# foundationless starter



## beekeeper120 (Jul 30, 2011)

I have two questions along the same line. 

I obtained a deep with 3 frames of cut out natural comb, rest of the frames are standard foundation. The bees started building out on the 4th normal foundation but have not touched the remaining frames. Can I take out the 6 remainder frames, take out the foundation and place them back in the deep with starter strips ( from the foundation on the standard frames)? My idea is that they will draw out the foundationless frames and all would be well. Then I can phase out the one frame with the standard foundation.

Second question is if I get a Nuc with 5 full frames of brood,honey, pollen exc and transfer them into a deep can I do the same thing as above with the remaining 5 frames?

Last question should I get some of that foundation wire and thread it into the foundationless deep frames or does it not matter?

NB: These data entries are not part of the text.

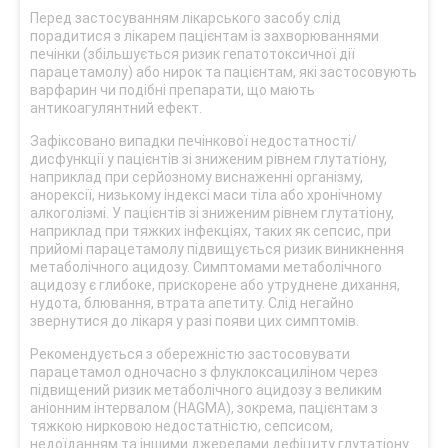
Перед застосуванням лікарського засобу слід
порадитися з лікарем пацієнтам із захворюваннями
печінки (збільшується ризик гепатотоксичної дії
парацетамолу) або нирок та пацієнтам, які застосовують
варфарин чи подібні препарати, що мають
антикоагулянтний ефект.
Зафіксовано випадки печінкової недостатності/
дисфункції у пацієнтів зі зниженим рівнем глутатіону,
наприклад при серйозному виснаженні організму,
анорексії, низькому індексі маси тіла або хронічному
алкоголізмі. У пацієнтів зі зниженим рівнем глутатіону,
наприклад при тяжких інфекціях, таких як сепсис, при
прийомі парацетамолу підвищується ризик виникнення
метаболічного ацидозу. Симптомами метаболічного
ацидозу є глибоке, прискорене або утруднене дихання,
нудота, блювання, втрата апетиту. Слід негайно
звернутися до лікаря у разі появи цих симптомів.
Рекомендується з обережністю застосовувати
парацетамол одночасно з флуклоксациліном через
підвищений ризик метаболічного ацидозу з великим
аніонним інтервалом (HAGMA), зокрема, пацієнтам з
тяжкою нирковою недостатністю, сепсисом,
недоїданням та іншими джерелами дефіциту глутатіону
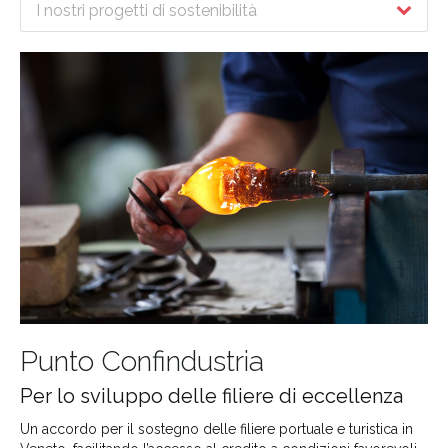
I nostri progetti di sostenibilità
Punto Confindustria
Per lo sviluppo delle filiere di eccellenza
Un accordo per il sostegno delle filiere portuale e turistica in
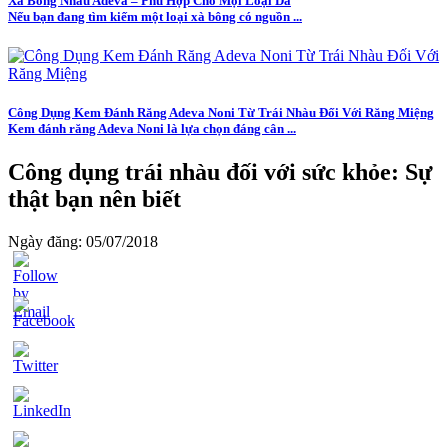
Xà Bông Nhàu Adeva – Phù Hợp Cho Mọi Loại Da
Nếu bạn đang tìm kiếm một loại xà bông có nguồn ...
Công Dụng Kem Đánh Răng Adeva Noni Từ Trái Nhàu Đối Với Răng Miệng
Kem đánh răng Adeva Noni là lựa chọn đáng cân ...
Công dụng trái nhàu đối với sức khỏe: Sự
thật bạn nên biết
Ngày đăng: 05/07/2018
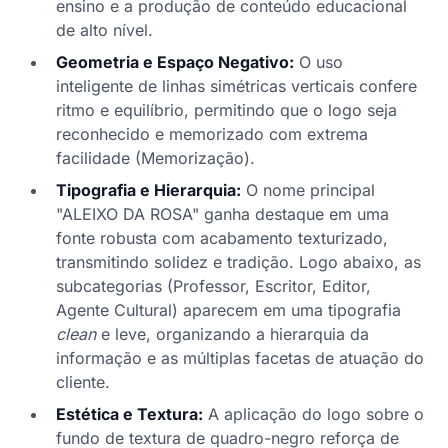
ensino e a produção de conteúdo educacional
de alto nível.
Geometria e Espaço Negativo:
O uso
inteligente de linhas simétricas verticais confere
ritmo e equilíbrio, permitindo que o logo seja
reconhecido e memorizado com extrema
facilidade (Memorização).
Tipografia e Hierarquia:
O nome principal
"ALEIXO DA ROSA" ganha destaque em uma
fonte robusta com acabamento texturizado,
transmitindo solidez e tradição. Logo abaixo, as
subcategorias (Professor, Escritor, Editor,
Agente Cultural) aparecem em uma tipografia
clean
e leve, organizando a hierarquia da
informação e as múltiplas facetas de atuação do
cliente.
Estética e Textura:
A aplicação do logo sobre o
fundo de textura de quadro-negro reforça de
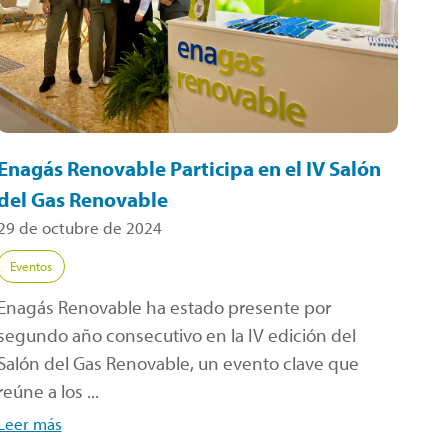
Enagás Renovable Participa en el IV Salón
del Gas Renovable
29 de octubre de 2024
Eventos
Enagás Renovable ha estado presente por
segundo año consecutivo en la IV edición del
Salón del Gas Renovable, un evento clave que
reúne a los ...
Leer más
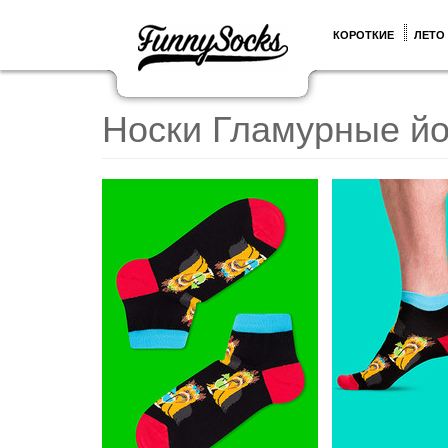
КОРОТКИЕ
ЛЕТО
Носки Гламурные й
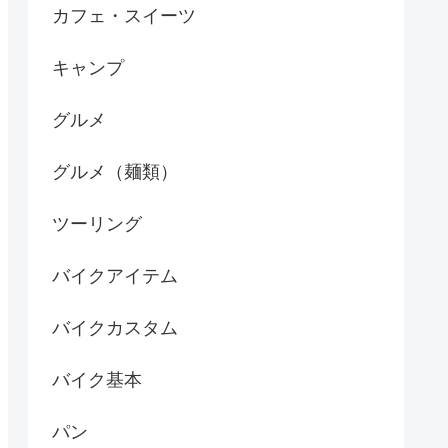
カフェ・スイーツ
キャンプ
グルメ
グルメ（麺類）
ツーリング
バイクアイテム
バイクカスタム
バイク基本
パン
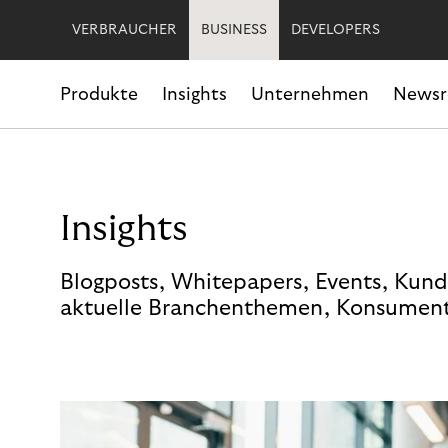
VERBRAUCHER
BUSINESS
DEVELOPERS
Produkte
Insights
Unternehmen
News
Insights
Blogposts, Whitepapers, Events, Kund
aktuelle Branchenthemen, Konsument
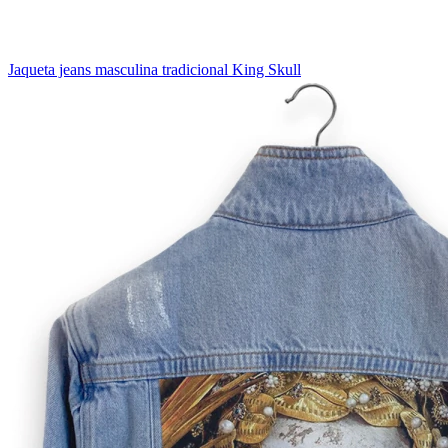
Jaqueta jeans masculina tradicional King Skull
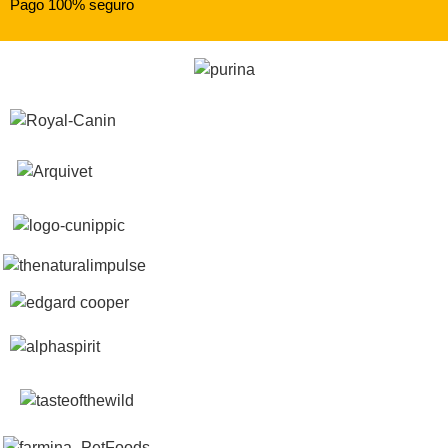
Pago 100% seguro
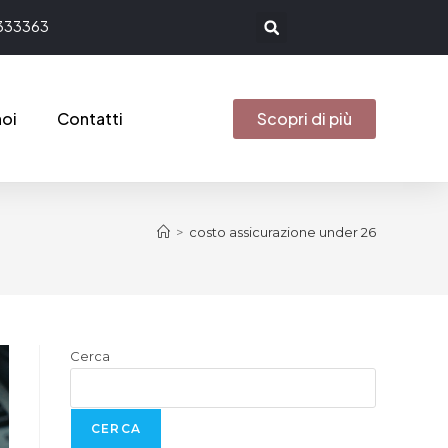
333363
noi
Contatti
Scopri di più
>
costo assicurazione under 26
Cerca
CERCA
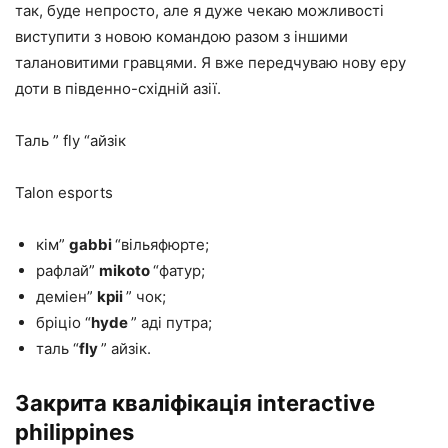
так, буде непросто, але я дуже чекаю можливості
виступити з новою командою разом з іншими
талановитими гравцями. Я вже передчуваю нову еру
доти в південно-східній азії.
Таль ” fly “айзік
Talon esports
кім”
gabbi
“вільяфюрте;
рафлай”
mikoto
“фатур;
деміен”
kpii
” чок;
бріціо “
hyde
” аді путра;
таль “
fly
” айзік.
Закрита кваліфікація interactive
philippines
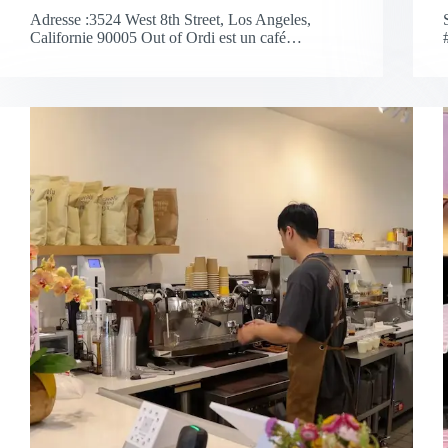
Adresse :3524 West 8th Street, Los Angeles,
Californie 90005 Out of Ordi est un café…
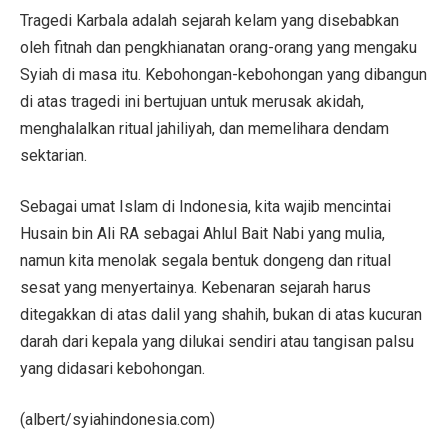
Tragedi Karbala adalah sejarah kelam yang disebabkan
oleh fitnah dan pengkhianatan orang-orang yang mengaku
Syiah di masa itu. Kebohongan-kebohongan yang dibangun
di atas tragedi ini bertujuan untuk merusak akidah,
menghalalkan ritual jahiliyah, dan memelihara dendam
sektarian.
Sebagai umat Islam di Indonesia, kita wajib mencintai
Husain bin Ali RA sebagai Ahlul Bait Nabi yang mulia,
namun kita menolak segala bentuk dongeng dan ritual
sesat yang menyertainya. Kebenaran sejarah harus
ditegakkan di atas dalil yang shahih, bukan di atas kucuran
darah dari kepala yang dilukai sendiri atau tangisan palsu
yang didasari kebohongan.
(albert/syiahindonesia.com)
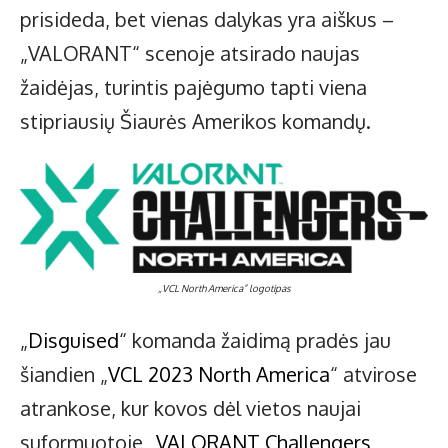
prisideda, bet vienas dalykas yra aiškus –
„VALORANT“ scenoje atsirado naujas
žaidėjas, turintis pajėgumo tapti viena
stipriausių Šiaurės Amerikos komandų.
„VCL North America” logotipas
„
Disguised
“ komanda žaidimą pradės jau
šiandien „
VCL 2023 North America
“ atvirose
atrankose, kur kovos dėl vietos naujai
suformuotoje „
VALORANT Challengers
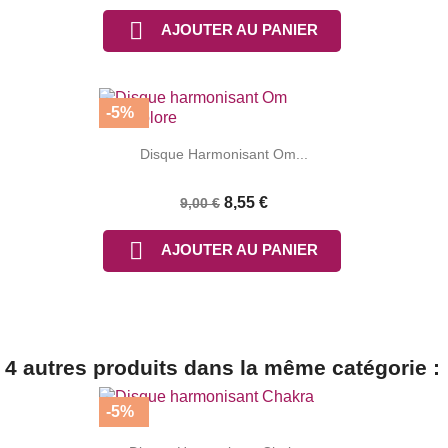

AJOUTER AU PANIER
-5%
Disque Harmonisant Om...
8,55 €
9,00 €

AJOUTER AU PANIER
4 autres produits dans la même catégorie :
-5%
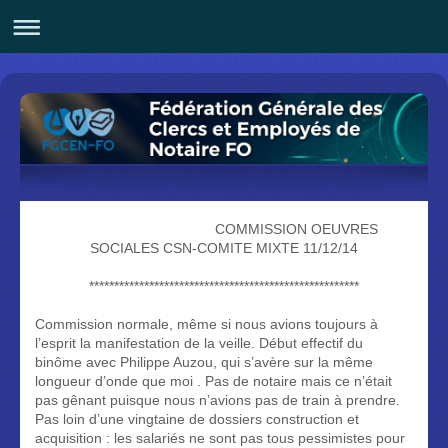
COMMISSION OEUVRES
SOCIALES CSN-COMITE MIXTE 11/12/14
******************************************************
Commission normale, même si nous avions toujours à
l’esprit la manifestation de la veille. Début effectif du
binôme avec Philippe Auzou, qui s’avère sur la même
longueur d’onde que moi . Pas de notaire mais ce n’était
pas gênant puisque nous n’avions pas de train à prendre.
Pas loin d’une vingtaine de dossiers construction et
acquisition : les salariés ne sont pas tous pessimistes pour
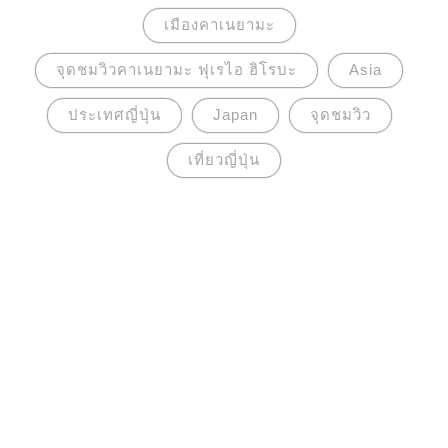
เมืองคาเนยามะ
จุดชมวิวคาเนยามะ ฟุเรไอ ฮิโรบะ
Asia
ประเทศญี่ปุ่น
Japan
จุดชมวิว
เที่ยวญี่ปุ่น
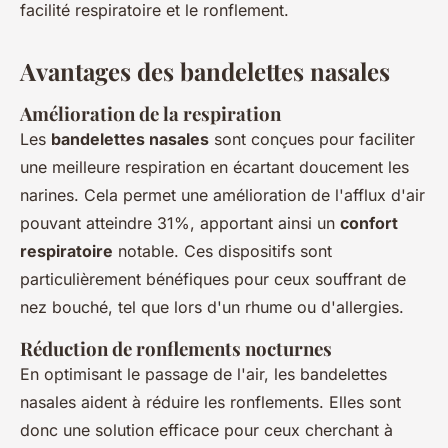
facilité respiratoire et le ronflement.
Avantages des bandelettes nasales
Amélioration de la respiration
Les
bandelettes nasales
sont conçues pour faciliter
une meilleure respiration en écartant doucement les
narines. Cela permet une amélioration de l'afflux d'air
pouvant atteindre 31%, apportant ainsi un
confort
respiratoire
notable. Ces dispositifs sont
particulièrement bénéfiques pour ceux souffrant de
nez bouché, tel que lors d'un rhume ou d'allergies.
Réduction de ronflements nocturnes
En optimisant le passage de l'air, les bandelettes
nasales aident à réduire les ronflements. Elles sont
donc une solution efficace pour ceux cherchant à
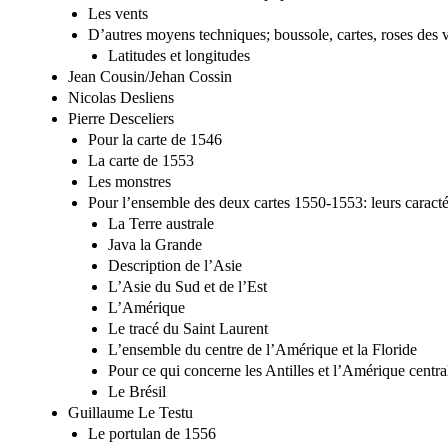
Les vents
D’autres moyens techniques; boussole, cartes, roses des ven
Latitudes et longitudes
Jean Cousin/Jehan Cossin
Nicolas Desliens
Pierre Desceliers
Pour la carte de 1546
La carte de 1553
Les monstres
Pour l’ensemble des deux cartes 1550-1553: leurs carac
La Terre australe
Java la Grande
Description de l’Asie
L’Asie du Sud et de l’Est
L’Amérique
Le tracé du Saint Laurent
L’ensemble du centre de l’Amérique et la Floride
Pour ce qui concerne les Antilles et l’Amérique centra
Le Brésil
Guillaume Le Testu
Le portulan de 1556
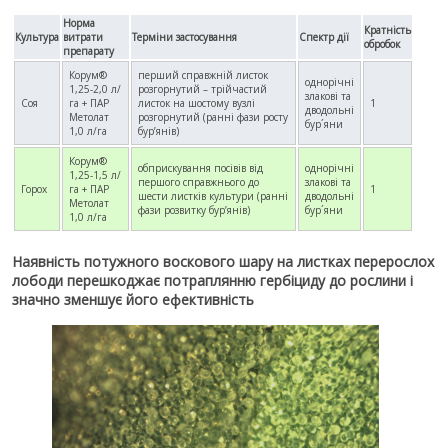
Норма
Кратність
Культура
витрати
Терміни застосування
Спектр дії
обробок
препарату
Корум®
перший справжній листок
однорічні
1,25-2,0 л/
розгорнутий – трійчастий
злакові та
Соя
га + ПАР
листок на шостому вузлі
1
дводольні
Метолат
розгорнутий (ранні фази росту
бур´яни
1,0 л/га
бур’янів)
Корум®
обприскування посівів від
однорічні
1,25-1,5 л/
першого справжнього до
злакові та
Горох
га + ПАР
1
шести листків культури (ранні
дводольні
Метолат
фази розвитку бур’янів)
бур´яни
1,0 л/га
Наявність потужного воскового шару на листках перерослох
лободи перешкоджає потраплянню гербіциду до рослини і
значно зменшує його ефективність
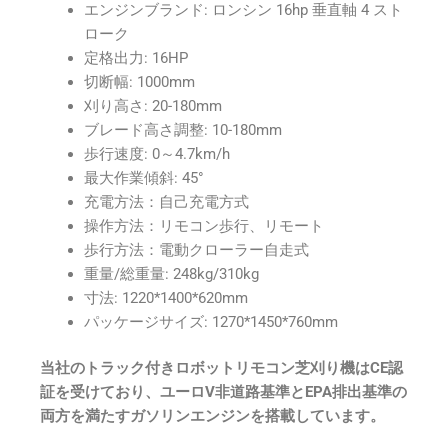
エンジンブランド: ロンシン 16hp 垂直軸 4 スト
ローク
定格出力: 16HP
切断幅: 1000mm
刈り高さ: 20-180mm
ブレード高さ調整: 10-180mm
歩行速度: 0～4.7km/h
最大作業傾斜: 45°
充電方法：自己充電方式
操作方法：リモコン歩行、リモート
歩行方法：電動クローラー自走式
重量/総重量: 248kg/310kg
寸法: 1220*1400*620mm
パッケージサイズ: 1270*1450*760mm
当社のトラック付きロボットリモコン芝刈り機はCE認
証を受けており、ユーロV非道路基準とEPA排出基準の
両方を満たすガソリンエンジンを搭載しています。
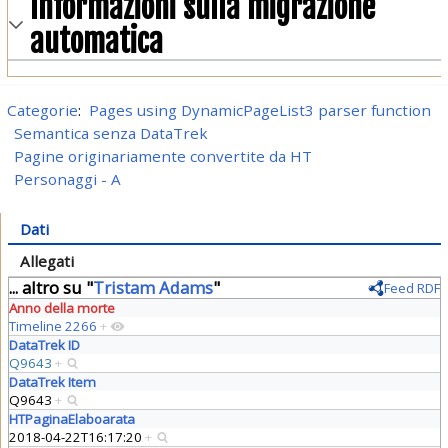
Informazioni sulla migrazione
automatica
Categorie
:
Pages using DynamicPageList3 parser function
Semantica senza DataTrek
Pagine originariamente convertite da HT
Personaggi - A
Dati
Allegati
... altro su "
Tristam Adams
"
Feed RDF
Anno della morte
Timeline 2266
+
DataTrek ID
Q9643
+
DataTrek Item
Q9643
+
HTPaginaElaboarata
2018-04-22T16:17:20
+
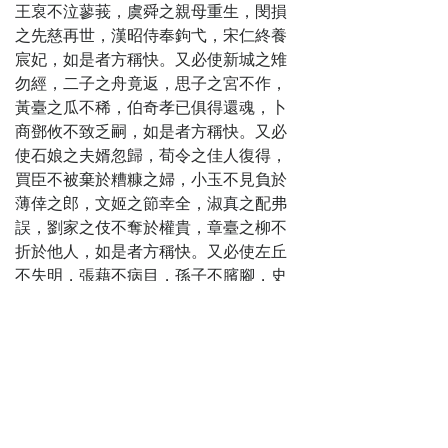
王裒不泣蓼莪，虞舜之親母重生，閔損
之先慈再世，漢昭侍奉鉤弋，宋仁終養
宸妃，如是者方稱快。又必使新城之雉
勿經，二子之舟竟返，思子之宮不作，
黃臺之瓜不稀，伯奇孝已俱得還魂，卜
商鄧攸不致乏嗣，如是者方稱快。又必
使石娘之夫婿忽歸，荀令之佳人復得，
買臣不被棄於糟糠之婦，小玉不見負於
薄倖之郎，文姬之節幸全，淑真之配弗
誤，劉家之伎不奪於權貴，章臺之柳不
折於他人，如是者方稱快。又必使左丘
不失明，張藉不病目，孫子不臏腳，史
遷不腐刑，種芀之歌不見怒於漢帝，鬥
雞之檄不見惡於唐宗，孟浩之詩不放
還，劉賁之策不下笫，如是者方稱快。
至於箕裘堂構之間，兄弟叔姪朋友主臣
之際，務令賢父勿生不肖之子，佳胤勿
產敗德之門，蔡仲不必居蓋愆之名，石
衜不必有滅親之舉，伯牛無向之兄，展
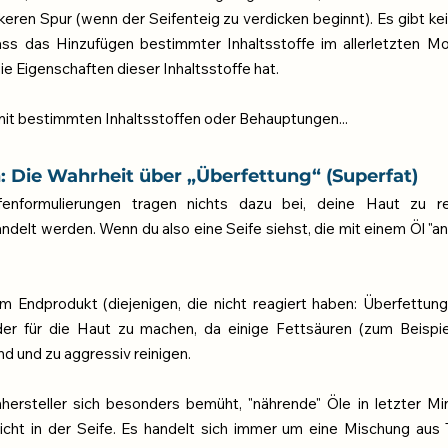
ckeren Spur (wenn der Seifenteig zu verdicken beginnt). Es gibt kein
ss das Hinzufügen bestimmter Inhaltsstoffe im allerletzten M
die Eigenschaften dieser Inhaltsstoffe hat.
 mit bestimmten Inhaltsstoffen oder Behauptungen...
n: Die Wahrheit über „Überfettung“ (Superfat)
ifenformulierungen tragen nichts dazu bei, deine Haut zu rei
lt werden. Wenn du also eine Seife siehst, die mit einem Öl "angere
m Endprodukt (diejenigen, die nicht reagiert haben: Überfettung 
lder für die Haut zu machen, da einige Fettsäuren (zum Beispie
nd und zu aggressiv reinigen.
ersteller sich besonders bemüht, "nährende" Öle in letzter Min
icht in der Seife. Es handelt sich immer um eine Mischung aus T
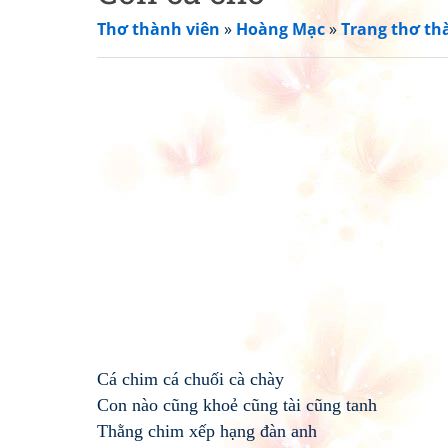
Thơ thành viên
»
Hoàng Mạc
»
Trang thơ th
Cá chim cá chuối cà chày
Con nào cũng khoẻ cũng tài cũng tanh
Thằng chim xếp hạng đàn anh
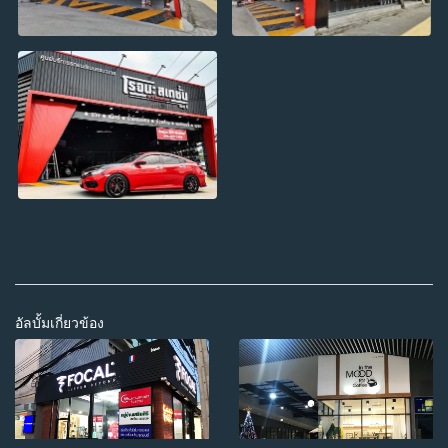
อัลบั้มเกี่ยวข้อง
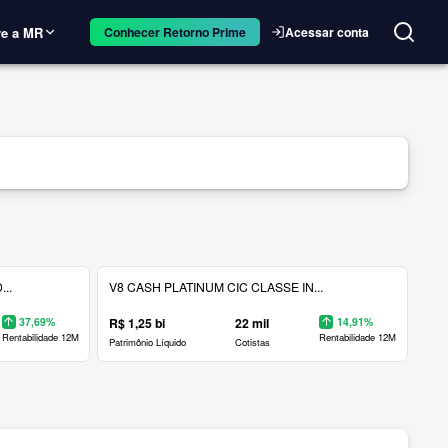
e a MR
Acessar conta
Conhecer Retorno Prime
..
V8 CASH PLATINUM CIC CLASSE IN...
37,69%
R$ 1,25 bi
22 mil
14,91%
Rentabilidade 12M
Rentabilidade 12M
Patrimônio Líquido
Cotistas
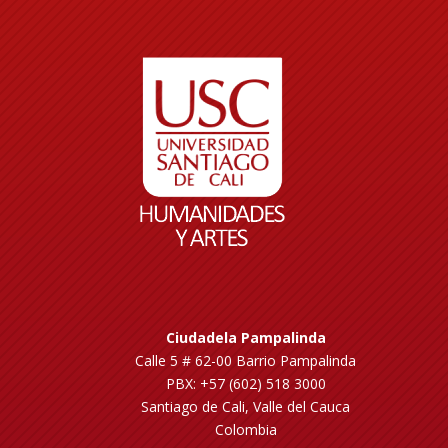
Ciudadela Pampalinda
Calle 5 # 62-00 Barrio Pampalinda
PBX: +57 (602) 518 3000
Santiago de Cali, Valle del Cauca
Colombia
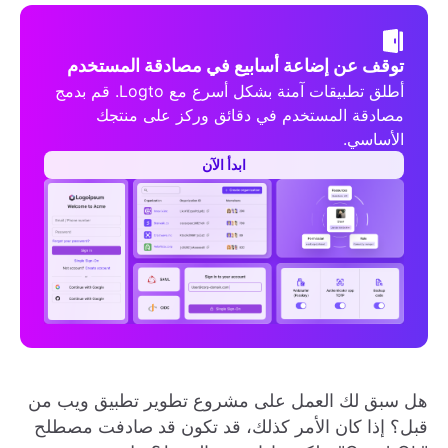
توقف عن إضاعة أسابيع في مصادقة المستخدم
أطلق تطبيقات آمنة بشكل أسرع مع Logto. قم بدمج
مصادقة المستخدم في دقائق وركز على منتجك
الأساسي.
ابدأ الآن
هل سبق لك العمل على مشروع تطوير تطبيق ويب من
قبل؟ إذا كان الأمر كذلك، قد تكون قد صادفت مصطلح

BTW the owner that did the cut out has had the deep for several months and when I got it they don't seem to interested in building out any other frames. So I am thinking they do not like the foundation that is in there now and have not expanded there hive due to that..Either that our they are just lazy. 

Regards All


----------



## AmericasBeekeeper (Jan 24, 2010)

You can take the foundation out. Bees have not been pulling foundation this past month on the left coast. It will really pick up with Brazilian Pepper that just started in Hillsborough. You should see Pepper soon.


----------



## Michael Bush (Aug 2, 2002)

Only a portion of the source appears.